Unified analytics without migration risk. For regulated industries, the typical cloud analytics pitch requires accepting either migration risk or a second-class analytics experience. Qlik Replicate enables real-time change data capture from on-premises databases and registers those tables directly into the Starburst catalog. Starburst federates queries across on-premises and cloud environments from a single access point. Data never leaves its authorized perimeter, and compliance risk never enters the equation. The estimated savings from avoided egress costs and eliminated regulatory exposure can run into the hundreds of thousands annually for mid-to-large enterprises.

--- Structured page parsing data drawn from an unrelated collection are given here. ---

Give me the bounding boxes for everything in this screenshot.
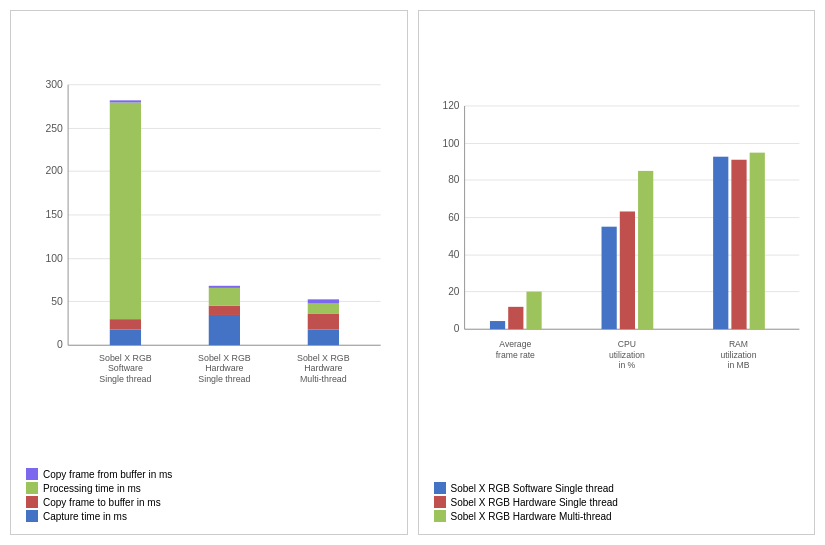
right-chart-svg: 0 20 40 60 80 100 120 Average frame r [424, 21, 810, 475]
svg-text:utilization: utilization [720, 350, 756, 360]
bar-r1-c1-hwsingle [508, 307, 523, 329]
svg-text:Sobel X RGB: Sobel X RGB [198, 353, 251, 363]
legend-label-processing: Processing time in ms [43, 483, 141, 494]
legend-label-software: Sobel X RGB Software Single thread [451, 483, 614, 494]
legend-swatch-software [434, 482, 446, 494]
legend-swatch-hw-single [434, 496, 446, 508]
svg-text:0: 0 [57, 339, 63, 350]
svg-text:in %: in % [618, 360, 635, 370]
svg-text:utilization: utilization [608, 350, 644, 360]
svg-text:Sobel X RGB: Sobel X RGB [297, 353, 350, 363]
svg-text:Average: Average [499, 339, 531, 349]
svg-text:CPU: CPU [617, 339, 635, 349]
svg-text:20: 20 [448, 286, 460, 297]
bar-r1-c2-hwsingle [619, 211, 634, 329]
svg-text:in MB: in MB [727, 360, 749, 370]
svg-text:50: 50 [51, 296, 63, 307]
svg-text:Single thread: Single thread [198, 374, 250, 384]
svg-text:100: 100 [442, 138, 459, 149]
legend-item-software: Sobel X RGB Software Single thread [434, 482, 800, 494]
legend-label-copy-from: Copy frame from buffer in ms [43, 469, 172, 480]
bar-g1-processing [110, 102, 141, 319]
svg-text:200: 200 [46, 165, 64, 176]
legend-label-hw-single: Sobel X RGB Hardware Single thread [451, 497, 618, 508]
legend-swatch-processing [26, 482, 38, 494]
bar-g3-processing [308, 304, 339, 314]
svg-text:Sobel X RGB: Sobel X RGB [99, 353, 152, 363]
legend-item-capture: Capture time in ms [26, 510, 392, 522]
main-container: 0 50 100 150 200 250 300 [0, 0, 825, 545]
legend-item-copy-to: Copy frame to buffer in ms [26, 496, 392, 508]
bar-r1-c2-hwmulti [638, 171, 653, 329]
legend-item-copy-from: Copy frame from buffer in ms [26, 468, 392, 480]
left-chart-panel: 0 50 100 150 200 250 300 [10, 10, 408, 535]
legend-label-hw-multi: Sobel X RGB Hardware Multi-thread [451, 511, 612, 522]
right-chart-panel: 0 20 40 60 80 100 120 Average frame r [418, 10, 816, 535]
bar-r1-c3-hwmulti [749, 153, 764, 330]
legend-swatch-hw-multi [434, 510, 446, 522]
legend-label-copy-to: Copy frame to buffer in ms [43, 497, 161, 508]
svg-text:Software: Software [108, 363, 143, 373]
bar-g2-capture [209, 315, 240, 345]
svg-text:250: 250 [46, 123, 64, 134]
svg-text:80: 80 [448, 174, 460, 185]
left-chart-legend: Copy frame from buffer in ms Processing … [16, 461, 402, 529]
legend-item-hw-single: Sobel X RGB Hardware Single thread [434, 496, 800, 508]
bar-g3-copy-to [308, 314, 339, 330]
bar-g1-copy-from [110, 100, 141, 102]
svg-text:40: 40 [448, 249, 460, 260]
bar-g1-copy-to [110, 319, 141, 329]
bar-g3-copy-from [308, 299, 339, 303]
bar-r1-c3-hwsingle [731, 160, 746, 329]
bar-g2-copy-to [209, 306, 240, 315]
legend-label-capture: Capture time in ms [43, 511, 127, 522]
svg-text:60: 60 [448, 212, 460, 223]
legend-swatch-capture [26, 510, 38, 522]
svg-text:0: 0 [453, 323, 459, 334]
svg-text:Hardware: Hardware [304, 363, 342, 373]
left-chart-area: 0 50 100 150 200 250 300 [16, 21, 402, 461]
right-chart-legend: Sobel X RGB Software Single thread Sobel… [424, 475, 810, 529]
bar-g2-processing [209, 288, 240, 306]
legend-swatch-copy-from [26, 468, 38, 480]
bar-g1-capture [110, 330, 141, 346]
legend-item-hw-multi: Sobel X RGB Hardware Multi-thread [434, 510, 800, 522]
bar-r1-c3-software [713, 157, 728, 329]
svg-text:300: 300 [46, 79, 64, 90]
bar-r1-c1-hwmulti [526, 292, 541, 330]
bar-g3-capture [308, 330, 339, 346]
bar-g2-copy-from [209, 286, 240, 288]
svg-text:150: 150 [46, 209, 64, 220]
svg-text:Multi-thread: Multi-thread [300, 374, 347, 384]
svg-text:Hardware: Hardware [205, 363, 243, 373]
svg-text:RAM: RAM [728, 339, 747, 349]
legend-item-processing: Processing time in ms [26, 482, 392, 494]
svg-text:Single thread: Single thread [99, 374, 151, 384]
svg-text:frame rate: frame rate [495, 350, 534, 360]
svg-text:100: 100 [46, 253, 64, 264]
svg-text:120: 120 [442, 100, 459, 111]
bar-r1-c1-software [489, 321, 504, 329]
bar-r1-c2-software [601, 227, 616, 329]
left-chart-svg: 0 50 100 150 200 250 300 [16, 21, 402, 461]
right-chart-area: 0 20 40 60 80 100 120 Average frame r [424, 21, 810, 475]
legend-swatch-copy-to [26, 496, 38, 508]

AI pipelines that don't hallucinate. The concern about AI-generated SQL in production is legitimate. Most AI tooling has no way to verify that the queries it generates are grounded in real schema or governed by access policies. Here, AI agents query the Starburst catalog for schema discovery before generating SQL, so output is grounded in actual data structures. Every query, whether human or AI-authored, passes through Starburst's role-based access control. Qlik's governed semantic layer provides the business context that prevents AI from operating on technically valid but analytically meaningless results. Engineering teams currently maintaining manual guardrails around AI output, or simply not deploying AI in production because those guardrails don't yet exist, get a path forward that doesn't require choosing between speed and trust.
Freedom From Lock-In, Not Just Lock-In to Something New
The pressure to consolidate all data into a single platform's ecosystem is real. It comes from pricing models that reward migration, from integration limitations that make cross-platform query expensive, and from the operational simplicity a single-vendor environment can offer, at least initially.
The Qlik and Starburst architecture is a counter-argument. Data stays where it belongs, or moves when it creates value, not because a platform demands migration to function. Analytics and AI run on that federated foundation with consistent governance regardless of where the underlying data lives.
For enterprises building AI strategies that need to survive contact with real regulatory, financial, and operational constraints, that's not a feature. It's the foundation the strategy depends on.